I read that it is quite possible to potty train your hedgie. Fredrick is only 9 weeks old and I figured the earlier I start the easier potty training would be. So just a few questions:

What litter/box should he be using?
How do I get him to use his litter box (I read somewhere that if you put a hedgies poop into the litter box he'll start using his litter box)? 
Should I reward my hedgie for using his litter box with a little treat?


----------



## rivoli256 (Mar 1, 2009)

i never could get any of mine to use a litter box. no way.

but pooping in one spot was not a problem.

i simply assembled all their poos in one place & continued to do so...& no, no smell. the only time there is smell is from urine or when you have a sick hedgie, i find. 

anytime i saw poo, i moved it to the designated spot. i also tried to pick up on where each one seemed to like to go most & chose that place. that seemed to help. like my 1st guy...who liked to poo next to his food bowl & pee next to his water bowl....input = output for him exclusively. so it was easy! :lol: in all serious though...if you can pay attention to what your hogs prefernces are -unless there are none! :roll: :lol: - it will help to work with them rather than against them. 

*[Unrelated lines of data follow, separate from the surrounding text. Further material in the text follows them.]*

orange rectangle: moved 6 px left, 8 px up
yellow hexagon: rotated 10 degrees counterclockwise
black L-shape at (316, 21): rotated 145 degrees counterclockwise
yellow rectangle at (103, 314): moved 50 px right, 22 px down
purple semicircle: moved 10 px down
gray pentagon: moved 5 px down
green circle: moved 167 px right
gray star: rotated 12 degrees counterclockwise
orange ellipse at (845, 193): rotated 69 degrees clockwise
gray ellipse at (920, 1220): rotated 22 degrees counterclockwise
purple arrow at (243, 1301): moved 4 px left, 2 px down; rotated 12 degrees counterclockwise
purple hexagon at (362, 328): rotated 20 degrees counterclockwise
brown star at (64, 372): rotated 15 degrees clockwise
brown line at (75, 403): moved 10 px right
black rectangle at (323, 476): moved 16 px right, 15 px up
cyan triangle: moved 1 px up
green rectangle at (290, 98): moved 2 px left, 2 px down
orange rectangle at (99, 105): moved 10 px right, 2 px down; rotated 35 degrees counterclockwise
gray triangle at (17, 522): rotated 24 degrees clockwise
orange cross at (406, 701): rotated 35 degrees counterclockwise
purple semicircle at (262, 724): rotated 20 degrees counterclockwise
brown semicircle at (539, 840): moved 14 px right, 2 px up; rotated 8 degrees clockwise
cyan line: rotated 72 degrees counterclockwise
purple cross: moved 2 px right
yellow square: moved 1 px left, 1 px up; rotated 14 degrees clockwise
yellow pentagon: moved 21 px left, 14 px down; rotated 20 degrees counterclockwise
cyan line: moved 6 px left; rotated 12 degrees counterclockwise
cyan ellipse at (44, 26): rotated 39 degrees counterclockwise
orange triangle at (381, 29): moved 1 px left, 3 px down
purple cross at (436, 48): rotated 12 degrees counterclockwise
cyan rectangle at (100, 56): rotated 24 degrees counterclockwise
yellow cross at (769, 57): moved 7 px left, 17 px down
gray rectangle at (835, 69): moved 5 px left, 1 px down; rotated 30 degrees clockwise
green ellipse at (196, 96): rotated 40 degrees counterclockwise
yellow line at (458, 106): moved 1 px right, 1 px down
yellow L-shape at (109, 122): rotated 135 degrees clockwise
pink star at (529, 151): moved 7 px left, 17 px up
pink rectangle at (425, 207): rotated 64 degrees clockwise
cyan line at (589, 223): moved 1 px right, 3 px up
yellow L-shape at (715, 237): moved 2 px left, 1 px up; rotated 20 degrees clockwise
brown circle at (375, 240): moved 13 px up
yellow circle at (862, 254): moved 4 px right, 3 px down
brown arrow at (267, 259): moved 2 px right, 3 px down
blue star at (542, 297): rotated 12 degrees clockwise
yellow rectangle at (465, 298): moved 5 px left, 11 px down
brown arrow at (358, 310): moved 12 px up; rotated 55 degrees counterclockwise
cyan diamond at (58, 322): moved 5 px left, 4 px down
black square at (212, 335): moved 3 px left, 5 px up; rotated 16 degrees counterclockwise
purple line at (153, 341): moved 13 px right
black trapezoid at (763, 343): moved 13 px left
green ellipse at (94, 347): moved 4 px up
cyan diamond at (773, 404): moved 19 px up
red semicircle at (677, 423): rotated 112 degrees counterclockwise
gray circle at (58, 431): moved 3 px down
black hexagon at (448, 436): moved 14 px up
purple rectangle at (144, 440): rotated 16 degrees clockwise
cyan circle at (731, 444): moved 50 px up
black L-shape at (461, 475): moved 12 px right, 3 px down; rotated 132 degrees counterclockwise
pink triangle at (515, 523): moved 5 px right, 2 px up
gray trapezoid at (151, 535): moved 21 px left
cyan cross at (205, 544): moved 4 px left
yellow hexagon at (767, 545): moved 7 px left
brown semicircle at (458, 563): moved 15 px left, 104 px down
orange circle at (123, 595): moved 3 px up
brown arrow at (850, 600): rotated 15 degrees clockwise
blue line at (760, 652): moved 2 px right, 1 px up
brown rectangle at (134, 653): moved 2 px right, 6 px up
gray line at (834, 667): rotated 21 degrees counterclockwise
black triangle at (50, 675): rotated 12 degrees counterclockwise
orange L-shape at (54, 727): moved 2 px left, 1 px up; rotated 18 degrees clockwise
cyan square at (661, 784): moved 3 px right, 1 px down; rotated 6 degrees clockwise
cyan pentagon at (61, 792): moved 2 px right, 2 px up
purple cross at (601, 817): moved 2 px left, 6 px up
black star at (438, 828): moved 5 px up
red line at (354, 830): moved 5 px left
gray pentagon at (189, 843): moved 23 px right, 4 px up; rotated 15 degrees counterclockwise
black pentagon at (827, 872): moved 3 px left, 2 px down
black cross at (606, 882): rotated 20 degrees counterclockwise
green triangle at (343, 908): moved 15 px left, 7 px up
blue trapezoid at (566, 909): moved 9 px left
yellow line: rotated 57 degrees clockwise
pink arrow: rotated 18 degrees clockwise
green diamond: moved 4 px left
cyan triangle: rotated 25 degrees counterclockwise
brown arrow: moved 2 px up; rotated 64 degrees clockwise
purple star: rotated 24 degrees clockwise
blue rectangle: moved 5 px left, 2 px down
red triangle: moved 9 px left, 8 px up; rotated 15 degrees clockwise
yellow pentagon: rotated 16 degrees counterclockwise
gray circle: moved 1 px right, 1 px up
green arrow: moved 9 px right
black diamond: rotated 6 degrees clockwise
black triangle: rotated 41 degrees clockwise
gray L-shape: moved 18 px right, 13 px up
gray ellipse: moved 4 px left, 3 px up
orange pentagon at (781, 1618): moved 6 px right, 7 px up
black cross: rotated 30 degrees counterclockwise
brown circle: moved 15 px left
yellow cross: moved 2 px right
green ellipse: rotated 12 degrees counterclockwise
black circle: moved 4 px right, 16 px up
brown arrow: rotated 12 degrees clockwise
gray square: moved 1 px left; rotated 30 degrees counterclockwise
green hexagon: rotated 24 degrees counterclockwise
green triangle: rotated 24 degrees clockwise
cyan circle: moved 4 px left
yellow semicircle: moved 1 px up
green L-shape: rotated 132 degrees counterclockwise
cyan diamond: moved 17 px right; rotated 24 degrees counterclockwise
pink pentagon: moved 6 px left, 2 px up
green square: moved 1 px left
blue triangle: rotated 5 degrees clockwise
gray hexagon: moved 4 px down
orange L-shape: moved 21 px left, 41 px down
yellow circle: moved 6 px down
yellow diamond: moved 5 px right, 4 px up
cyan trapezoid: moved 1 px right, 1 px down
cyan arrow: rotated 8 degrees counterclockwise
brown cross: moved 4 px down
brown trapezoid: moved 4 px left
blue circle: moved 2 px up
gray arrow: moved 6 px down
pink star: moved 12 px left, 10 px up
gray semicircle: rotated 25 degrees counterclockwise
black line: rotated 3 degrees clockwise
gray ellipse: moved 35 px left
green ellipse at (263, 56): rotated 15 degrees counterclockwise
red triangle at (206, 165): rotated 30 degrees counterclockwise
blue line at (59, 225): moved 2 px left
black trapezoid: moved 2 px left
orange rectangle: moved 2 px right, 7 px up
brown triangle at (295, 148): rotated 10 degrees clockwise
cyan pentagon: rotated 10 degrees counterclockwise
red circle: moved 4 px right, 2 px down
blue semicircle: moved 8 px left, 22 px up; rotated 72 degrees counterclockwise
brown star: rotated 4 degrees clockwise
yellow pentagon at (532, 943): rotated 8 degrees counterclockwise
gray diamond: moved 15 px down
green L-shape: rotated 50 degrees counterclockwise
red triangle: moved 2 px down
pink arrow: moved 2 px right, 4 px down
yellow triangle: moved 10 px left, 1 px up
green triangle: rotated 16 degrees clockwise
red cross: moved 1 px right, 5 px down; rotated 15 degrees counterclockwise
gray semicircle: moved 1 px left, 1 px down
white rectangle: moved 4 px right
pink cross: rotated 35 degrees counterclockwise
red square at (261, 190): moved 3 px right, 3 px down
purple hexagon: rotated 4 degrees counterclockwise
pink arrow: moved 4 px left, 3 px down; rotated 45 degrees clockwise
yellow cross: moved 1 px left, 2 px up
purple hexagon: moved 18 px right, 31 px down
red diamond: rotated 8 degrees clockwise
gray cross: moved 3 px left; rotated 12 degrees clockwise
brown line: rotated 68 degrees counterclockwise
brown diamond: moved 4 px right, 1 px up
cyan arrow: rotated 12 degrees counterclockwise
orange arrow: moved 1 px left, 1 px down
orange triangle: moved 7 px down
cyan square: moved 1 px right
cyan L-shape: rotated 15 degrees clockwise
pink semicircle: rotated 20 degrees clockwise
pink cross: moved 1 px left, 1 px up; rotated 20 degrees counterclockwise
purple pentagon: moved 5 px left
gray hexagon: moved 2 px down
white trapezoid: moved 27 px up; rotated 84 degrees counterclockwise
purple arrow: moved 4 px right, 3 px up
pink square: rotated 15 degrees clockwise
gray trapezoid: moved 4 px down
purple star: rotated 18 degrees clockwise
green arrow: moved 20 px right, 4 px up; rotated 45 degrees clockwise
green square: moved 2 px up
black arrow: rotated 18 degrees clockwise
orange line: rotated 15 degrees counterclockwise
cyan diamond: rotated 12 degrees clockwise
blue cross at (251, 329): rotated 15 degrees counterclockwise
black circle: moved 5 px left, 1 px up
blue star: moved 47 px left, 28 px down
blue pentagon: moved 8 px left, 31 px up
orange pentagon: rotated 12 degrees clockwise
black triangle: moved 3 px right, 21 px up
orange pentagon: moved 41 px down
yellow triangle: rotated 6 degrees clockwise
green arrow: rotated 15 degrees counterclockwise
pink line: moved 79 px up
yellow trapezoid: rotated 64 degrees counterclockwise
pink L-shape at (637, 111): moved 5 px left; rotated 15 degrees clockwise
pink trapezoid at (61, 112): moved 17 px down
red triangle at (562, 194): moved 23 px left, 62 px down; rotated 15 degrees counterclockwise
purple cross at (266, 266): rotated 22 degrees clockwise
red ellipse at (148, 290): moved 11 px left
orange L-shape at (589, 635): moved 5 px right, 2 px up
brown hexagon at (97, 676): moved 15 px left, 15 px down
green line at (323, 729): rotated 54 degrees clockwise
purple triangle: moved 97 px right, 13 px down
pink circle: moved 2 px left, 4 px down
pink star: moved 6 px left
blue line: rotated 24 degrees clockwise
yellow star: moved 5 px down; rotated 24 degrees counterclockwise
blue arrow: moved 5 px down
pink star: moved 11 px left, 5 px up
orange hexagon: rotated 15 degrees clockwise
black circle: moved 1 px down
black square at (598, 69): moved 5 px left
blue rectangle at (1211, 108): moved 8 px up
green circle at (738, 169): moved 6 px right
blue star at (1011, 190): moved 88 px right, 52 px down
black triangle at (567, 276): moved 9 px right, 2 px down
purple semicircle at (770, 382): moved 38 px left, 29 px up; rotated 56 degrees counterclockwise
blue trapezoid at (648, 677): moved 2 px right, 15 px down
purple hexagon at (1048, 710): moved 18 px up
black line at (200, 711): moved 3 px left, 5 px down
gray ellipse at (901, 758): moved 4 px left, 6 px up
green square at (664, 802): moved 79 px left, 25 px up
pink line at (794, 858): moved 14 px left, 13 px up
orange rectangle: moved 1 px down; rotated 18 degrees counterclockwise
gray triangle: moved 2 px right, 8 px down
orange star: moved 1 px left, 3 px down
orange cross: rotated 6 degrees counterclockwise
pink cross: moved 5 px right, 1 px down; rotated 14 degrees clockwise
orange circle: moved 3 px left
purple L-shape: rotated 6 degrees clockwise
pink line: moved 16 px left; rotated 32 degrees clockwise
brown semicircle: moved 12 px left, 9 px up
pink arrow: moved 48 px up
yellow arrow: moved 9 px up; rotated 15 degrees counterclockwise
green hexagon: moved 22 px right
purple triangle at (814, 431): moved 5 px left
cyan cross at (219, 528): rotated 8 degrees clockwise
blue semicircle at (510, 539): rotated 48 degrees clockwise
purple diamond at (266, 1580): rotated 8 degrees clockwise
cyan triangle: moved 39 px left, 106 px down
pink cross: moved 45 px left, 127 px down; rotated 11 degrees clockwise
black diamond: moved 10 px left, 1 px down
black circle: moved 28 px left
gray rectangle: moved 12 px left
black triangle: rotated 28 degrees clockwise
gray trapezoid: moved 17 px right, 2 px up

when i clean cages, i keep a few pieces of the old poo & put them back in the fresh clean cage in the appointed spot so the scent is there. & again, no smell for my pitiful human nose!

this has worked well...i have had ones from 4 weeks to 2+ y.o. when i got them & started the litter (or not so litter!  ) training. so, age for me has not been an issue.

mine are all pretty messy so i have to keep referesher courses up or they get lazy... :roll: 

i am no expert, however. i hope some folks with more experience will pipe up.


----------



## CritterHeaven (Feb 21, 2011)

I dont have much experience but it is slightly different.

I have a Carolina Storm wheel (from LarryT). When you order it, it comes with a litter pan to put under it. Truffle (and many other hedgies) goes when he runs on his wheel. The "excess" flies out of the wheel and in to the litter pan (I have Yesterdays News cat litter in it). He now goes either in his wheel or in the litter directly. No where else. I did not really train him, he trained himself (he is about 3 1/2 months old, I have had him just over a month). He had never had a wheel when i got him but right away he got on an has really never made another mess in his cage. Though sometimes he poops on me :shock:


----------



## pearlthehedgie (Feb 15, 2011)

I've had the same experience as Critter Heaven. We use the Carolina Storm Wheel w/ litter pan under it lined w/ Yesterday's News. Pearl learned quite quickly to go to the litter pan. Once in a while I will find one outside the pan, but generally she goes in the litter pan. When we were teaching her, we'd pick up any waste we found in her cage and put it in the litter pan so she'd get the idea. 

She still poops on us and also of course in the bath water, but when she's in her cage she goes in the litter pan.


----------



## ReginasMommy (Apr 13, 2011)

I did not really try to potty train Regina. I put a paper towel underneath her bucket wheel, because she poops on the wheel a lot, but when she doesn't poop on the wheel, she goes over to the corner where the paper towel is and does her business over there anyway. Sometimes, though, she likes to crawl under the paper towel and poop on the liner (but they're always easy to clean up, luckily). Once or twice she has pooped under her hedgie bag (silly girl), but never in it.


----------



## katherinetaylor (Apr 13, 2011)

Thats great to hear that everyone had such luck with their hedgies going to the bathroom in one area or in a pan/on a towel. I think there's hope for little Fredrick yet! I think I must invest in a Storm Wheel pretty soon too, I was thinking about buying a hedgehog safe wheel from the pet store I bought him at but a CSW sounds much better. Thanks everyone!


----------